Highway in the Philippines

The Midsayap–Marbel Road, also known as Makar–Dulawan–Midsayap–Marbel Road, is a 101-kilometer (63 mi), two-to-four lane highway that connects the provinces of Cotabato, Maguindanao del Sur, Sultan Kudarat, and South Cotabato. It is classified as a national secondary highway for Mindanao. It lessens the travel time from Cotabato to South Cotabato and Sultan Kudarat via Midsayap.
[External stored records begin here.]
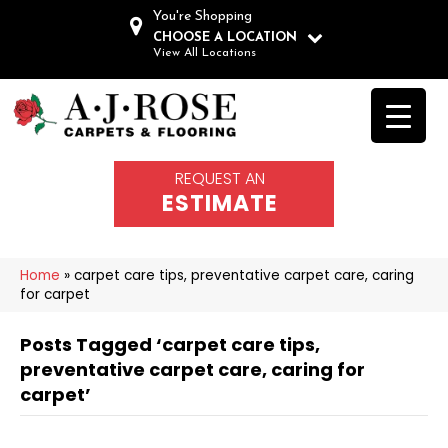
You're Shopping
CHOOSE A LOCATION
View All Locations
REQUEST AN
ESTIMATE
Home
»
carpet care tips, preventative carpet care, caring
for carpet
Posts Tagged ‘carpet care tips,
preventative carpet care, caring for
carpet’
The highway forms part of National Route 940 (N940) of the Philippine highway network.

== Route description ==

=== Midsayap to Datu Saudi Ampatuan ===
The northern section of N940 is at Midsayap that links to N75. It links Midsayap to municipalities of Datu Piang, Datu Salibo, and Datu Saudi Ampatuan at 29 km. At Datu Saudi Ampatuan, it links to an unnamed secondary highway which is the Salbu-Pagatin Highway.

=== Datu Saudi Ampatuan to Tacurong ===
The N940 links Datu Saudi Ampatuan to other municipalities in Maguindanao del Sur. It traverses Mamasapano, Rajah Buayan, and Sultan sa Barongis. The bridge that links Maguindanao del Sur and Sultan Kudarat is the Pinguiaman Bridge. It traverses the municipality of Lambayong and finally links up in Tacurong at 42 km.

=== Tacurong to Koronadal ===
At Tacurong, there is a roundabout that links with N76. It traverses the municipality of Tantangan in South Cotabato. The western section of N940 is at Koronadal that links to AH26 at 30 km.